Page images and extracted text
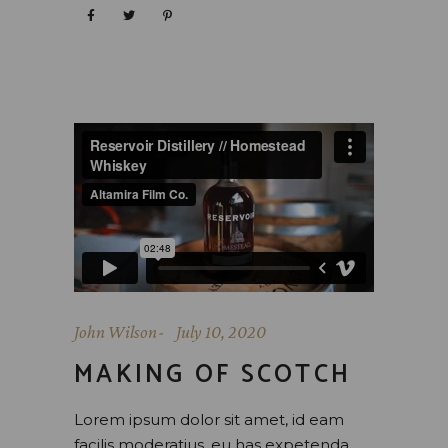
John Wilson
July 10, 2020
MAKING OF SCOTCH
Lorem ipsum dolor sit amet, id eam
facilis moderatius, eu has expetenda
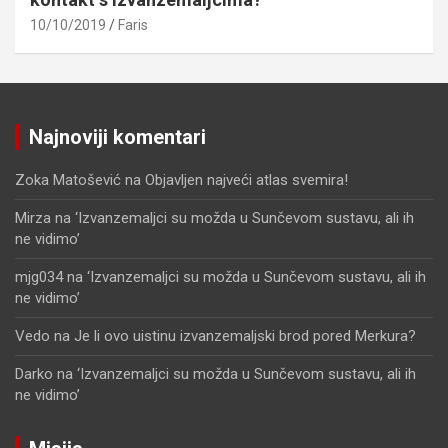
10/10/2019
Faris
Najnoviji komentari
Zoka Matošević
na
Objavljen najveći atlas svemira!
Mirza
na
‘Izvanzemaljci su možda u Sunčevom sustavu, ali ih
ne vidimo’
mjg034
na
‘Izvanzemaljci su možda u Sunčevom sustavu, ali ih
ne vidimo’
Vedo
na
Je li ovo uistinu izvanzemaljski brod pored Merkura?
Darko
na
‘Izvanzemaljci su možda u Sunčevom sustavu, ali ih
ne vidimo’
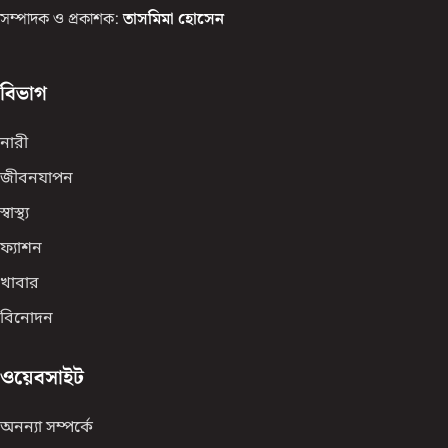
সম্পাদক ও প্রকাশক:
তাসমিমা হোসেন
বিভাগ
নারী
জীবনযাপন
স্বাস্থ্য
ফ্যাশন
খাবার
বিনোদন
ওয়েবসাইট
অনন্যা সম্পর্কে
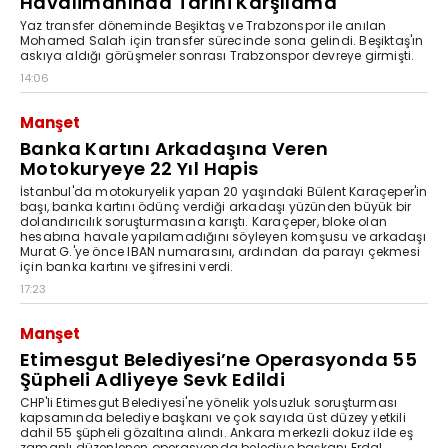
Havalimanında Tarihi Karşılama
Yaz transfer döneminde Beşiktaş ve Trabzonspor ile anılan
Mohamed Salah için transfer sürecinde sona gelindi. Beşiktaş'ın
askıya aldığı görüşmeler sonrası Trabzonspor devreye girmişti.
14:06
Manşet
Banka Kartını Arkadaşına Veren
Motokuryeye 22 Yıl Hapis
İstanbul'da motokuryelik yapan 20 yaşındaki Bülent Karaçeper'in
başı, banka kartını ödünç verdiği arkadaşı yüzünden büyük bir
dolandırıcılık soruşturmasına karıştı. Karaçeper, bloke olan
hesabına havale yapılamadığını söyleyen komşusu ve arkadaşı
Murat G.'ye önce IBAN numarasını, ardından da parayı çekmesi
için banka kartını ve şifresini verdi.
17:23
Manşet
Etimesgut Belediyesi’ne Operasyonda 55
Şüpheli Adliyeye Sevk Edildi
CHP'li Etimesgut Belediyesi'ne yönelik yolsuzluk soruşturması
kapsamında belediye başkanı ve çok sayıda üst düzey yetkili
dahil 55 şüpheli gözaltına alındı. Ankara merkezli dokuz ilde eş
zamanlı düzenlenen operasyonda belediye başkanı Erdal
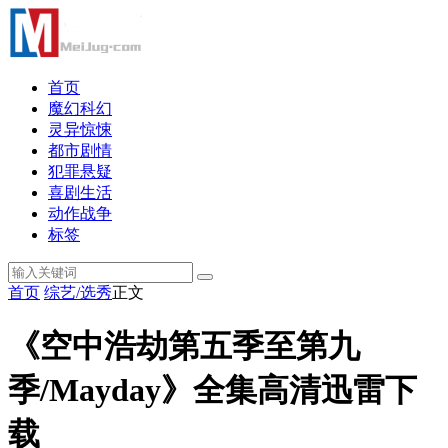
首页
魔幻科幻
灵异惊悚
都市剧情
犯罪悬疑
喜剧生活
动作战争
标签
首页
综艺/选秀
正文
《空中浩劫第五季至第九
季/Mayday》全集高清迅雷下
载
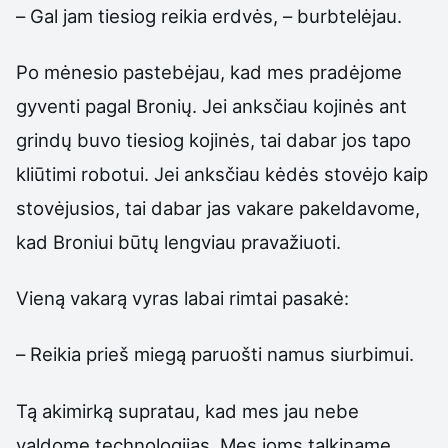
– Gal jam tiesiog reikia erdvės, – burbtelėjau.
Po mėnesio pastebėjau, kad mes pradėjome
gyventi pagal Bronių. Jei anksčiau kojinės ant
grindų buvo tiesiog kojinės, tai dabar jos tapo
kliūtimi robotui. Jei anksčiau kėdės stovėjo kaip
stovėjusios, tai dabar jas vakare pakeldavome,
kad Broniui būtų lengviau pravažiuoti.
Vieną vakarą vyras labai rimtai pasakė:
– Reikia prieš miegą paruošti namus siurbimui.
Tą akimirką supratau, kad mes jau nebe
valdome technologijas. Mes joms talkiname.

• _Action item_: Every line that contains the string "Karaçeper" should be copied from the entries.

• _Output for this task_:
İstanbul'da motokuryelik yapan 20 yaşındaki Bülent Karaçeper'in
dolandırıcılık soruşturmasına karıştı. Karaçeper, bloke olan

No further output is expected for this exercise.